> "Use it or lose it" applies to genes as much as (or maybe even more than) anything else. Genes involved in biological processes are lost if the trait they confer is unused or unnecessary."
Why would this be true? Can't a gene be dormant? Or perhaps over-ridden but another gene or genes?
Or is, over the long haul (read: __many__) years any and all genes will naturally mutate (that is, be lost). Then if the "replacement" is more advantageous, the replacement will persist.
Fair enough. But that's not use it / lose it per se. It's still in use, but less so (and is over time replaced).
It's that second one. Geneticists talk about genes being "conserved" when they are needed, and use the level of conservation to understand how essential a gene is to the functioning of an organism. For example, hemoglobin genes are highly conserved across all animals, because any mutation there is likely to produce an unviable organism.
If something is not conserved by selection, then the default is for it to be overwritten. So more like "need it or lose it". But I feel like that's pretty close to the article's phrasing.
> Same way mammals keep losing vitamin C synthesis when they settle on a diet that's rich in it.
This is a terrible example; all mammals eat a diet rich in vitamin C, but loss of the ability to synthesize it is quite rare, being restricted to some primates, some rodents, and most bats.
It was a breakthrough when scurvy was observed in guinea pigs in 1907. Before that time, it had never been observed outside of humans, though it is known in humans for most of recorded history.
Most animal diets are not rich in vitamin C. Meat and leaves have minimal vitamin C for example. Humans evolved to conserve vitamin C and eat a much wider diet than most mammals. Without that deer for example might occasionally get enough Vitamin C, but would quickly get scurry at various times of the year.
> Meat and leaves have minimal vitamin C for example.
A human can eat nothing but fresh meat without suffering from scurvy. And in fact, a diet of fresh meat is sufficient to cure scurvy in a human already suffering from it. You could argue that humans conserve vitamin C better than lions do, but you can't argue that lions are eating a diet that is not rich enough in vitamin C to support an animal that can't synthesize its own. It's not an issue of the amount in the diet.

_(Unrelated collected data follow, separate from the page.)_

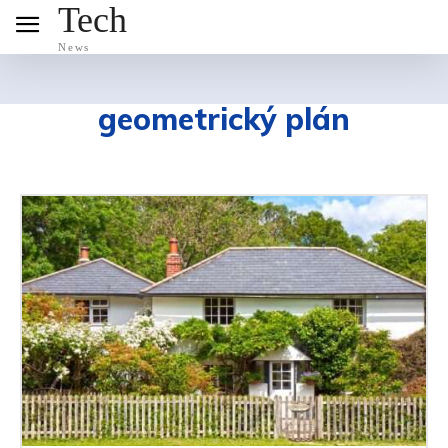
Tech
News
geometrický plán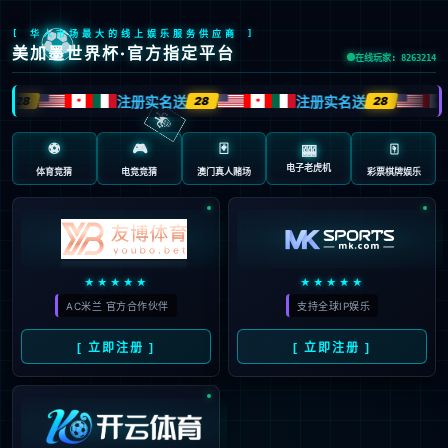
品牌资讯
中国爱厨日
装修攻略
品牌资讯
BRAND INFORMATION
2026-07-17
2026-07-17
飞流AI 3.1与九天2.0正式发布：双擎升级，读懂空间，赋能设计师！
2026-07-17
《清水故香》央视频首播：BB贝博艾弗森官网家居以文化同行者，共绘文化传承新图景
2026-07-16
2026整家定制加盟赛道解析：低风险创业优选，避开行业加盟深坑
家装大概是这辈子花钱最多、却最没安全感的一次消费。消费者说不清自己想要什么，设计师改七八遍方案，改到最后双方都在将就。这不是谁的问题，是行业里一直缺一座桥，一座...
存量家装新风口！BB贝博艾弗森官网局改 6 万起开店，50㎡小店掘金旧房改造万亿市场
6月28日，由BB贝博艾弗森官网家居与安溪清水岩、央视频联合出品的微短剧《清水故香》在央视频首播。该剧凭借真挚的情感叙事与深厚的文化内涵，实现了收视与口碑的双丰收，深深触动了...
一、2026家居赛道红利：整家定制成创业刚需赛道2026年大家居赛道风口持续爆发，整家定制凭借市场扩容+政策双向加持，成为低门槛、高潜力的创业首选。据中国家居协...
在后地产时代，新房装修市场增量放缓，老旧小区局部改造、厨卫焕新、老房优化成为家装行业增长核心赛道。聚焦细分赛道的局部翻新加盟，凭借低门槛、高周转、刚需旺盛的特点...
上一页
1
2
3
4
5
6
7
8
...
51
52
下一页
© 2011-2026BB贝博艾弗森官网厨柜家居科技股份有限公司 版权所有,并保留所有
权利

While you make a significant distinction in that evolution does not necessarily make a decision to eliminate unused traits, most traits that consume resources and energy do get culled as it almost universally improves survivability.
After all, one of the things that's so hard for us to grok about evolution is that it's not a goal-oriented process in any way. It's not engineering, it's the process of random chance and what can persist.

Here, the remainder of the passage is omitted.